A lot of anti-trans (or anti-gay) people will push back against called “transphobic” or “bigoted.” I know, because I once absolutely lost my cool when a bisexual man called me a bigot. I expected my minimal tolerance to somehow make up for the fact that I publicly stated that I was against same-sex marriage and thought that gay relationships were sinful. I’d say, “but I have a gay friend!” Or, “But I’m against discrimination targeting gay people!” (even though I had witnessed it first hand and did nothing to stop it). People might say “but phobia means fear and I’m not afraid of trans people.” Firstly, are they sure they’re not afraid of us? A huge amount of rhetoric around trans people involves supposed threats we pose to society in general and women and kids in particular. “Phobia” can also mean something like “repelled by” (think about hydrophobic materials, also known as water-repellant). However, it’s more important to know: this is a symantic game and nothing else. I personally use the word “anti-trans” in an effort to avoid getting sucked into symantics, but it’s important to recognize that people who play games with “transphobia” or ask “but really is bigotry” are typically just moving the conversation away from whatever anti-trans thing they did.
But that’s the thing. Too often, the one doing anti-trans or anti-gay stuff will define bigotry as “someone more anti-trans/anti-gay than me.” They somehow want to hold these views without anyone labeling them as having those views.

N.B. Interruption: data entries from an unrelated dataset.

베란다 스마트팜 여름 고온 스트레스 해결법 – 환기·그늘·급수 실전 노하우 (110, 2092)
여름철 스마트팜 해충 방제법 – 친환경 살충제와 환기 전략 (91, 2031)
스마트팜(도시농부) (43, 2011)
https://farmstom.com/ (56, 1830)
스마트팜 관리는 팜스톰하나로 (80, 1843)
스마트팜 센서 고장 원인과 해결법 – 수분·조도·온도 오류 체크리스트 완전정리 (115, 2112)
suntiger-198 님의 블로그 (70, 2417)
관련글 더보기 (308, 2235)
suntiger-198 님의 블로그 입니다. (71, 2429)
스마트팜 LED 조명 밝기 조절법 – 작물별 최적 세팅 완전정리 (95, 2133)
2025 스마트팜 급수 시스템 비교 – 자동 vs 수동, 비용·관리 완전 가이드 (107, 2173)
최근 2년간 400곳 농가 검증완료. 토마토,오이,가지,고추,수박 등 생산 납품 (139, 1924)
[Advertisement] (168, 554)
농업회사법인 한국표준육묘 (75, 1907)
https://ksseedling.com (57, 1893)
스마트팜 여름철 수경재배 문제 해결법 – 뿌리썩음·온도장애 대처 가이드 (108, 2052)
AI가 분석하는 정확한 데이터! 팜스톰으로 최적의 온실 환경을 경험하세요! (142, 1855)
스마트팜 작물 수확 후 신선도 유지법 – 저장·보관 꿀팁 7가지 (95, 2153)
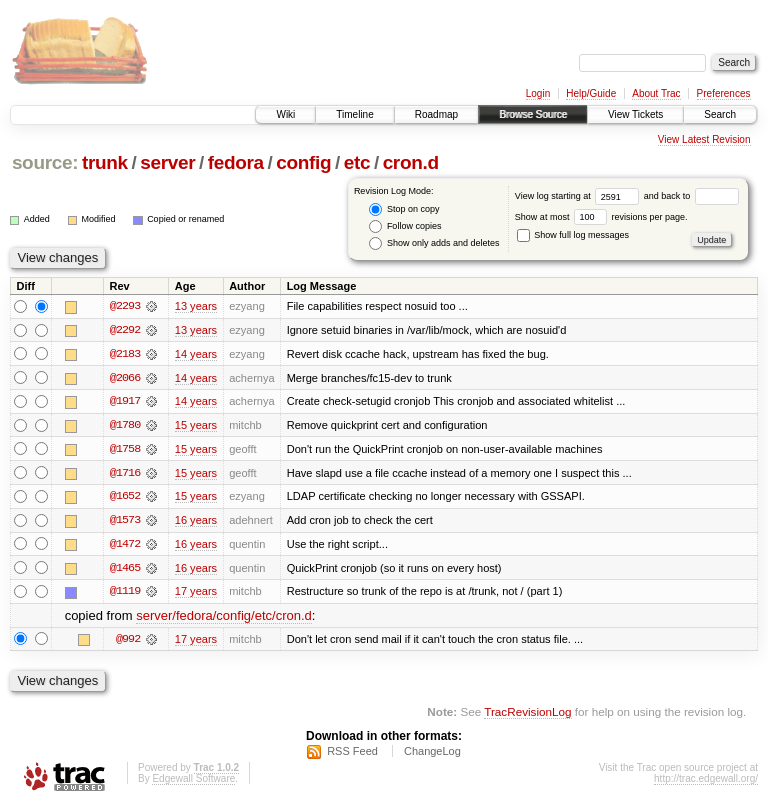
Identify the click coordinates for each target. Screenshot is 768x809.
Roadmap (436, 114)
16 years (196, 522)
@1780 (125, 426)
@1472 (125, 546)
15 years (196, 426)
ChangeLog (432, 755)
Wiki (285, 114)
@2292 (125, 330)
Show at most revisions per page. (601, 217)
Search (720, 114)
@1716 (125, 474)
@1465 (125, 570)
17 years (196, 594)
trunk (105, 162)
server (167, 162)
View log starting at (579, 196)
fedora (236, 162)
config (303, 162)
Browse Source (533, 114)
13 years (196, 306)
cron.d (411, 162)
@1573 (125, 522)
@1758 (125, 450)
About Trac (656, 93)
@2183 (125, 354)
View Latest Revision (704, 139)
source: (45, 162)
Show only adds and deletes (434, 243)
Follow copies (405, 226)
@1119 (125, 594)
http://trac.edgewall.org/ (706, 782)
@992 (128, 642)
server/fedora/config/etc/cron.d (224, 618)
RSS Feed (352, 755)
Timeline (354, 114)
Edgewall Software (193, 782)
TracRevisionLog (527, 714)
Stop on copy (404, 209)
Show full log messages (573, 235)
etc (357, 162)
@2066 (125, 378)
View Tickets (635, 114)
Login (538, 93)
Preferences (724, 93)
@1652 (125, 498)
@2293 (125, 306)
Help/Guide (591, 93)
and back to (691, 196)
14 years (196, 354)
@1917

Dr. Sprinkle is, whether he wants to admit it or not, anti-trans. He is against us living as ourselves. He spreads incorrect information and narratives to persuade others to agree with him. If the word “transphobic” has any meaning, surely it includes, “people who think that no one (or vanishingly few exceptions) should be transgender.” Surely it includes people who refuse to talk to transgender Christians who say he is hurting them.
And if the word bigoted has any meaning at all, surely it includes people who hold these views as well. He may not like the word. He may think that his bigotry is justified and correct. But the word has a meaning and he fits it.
As many trans people, including me, will attest.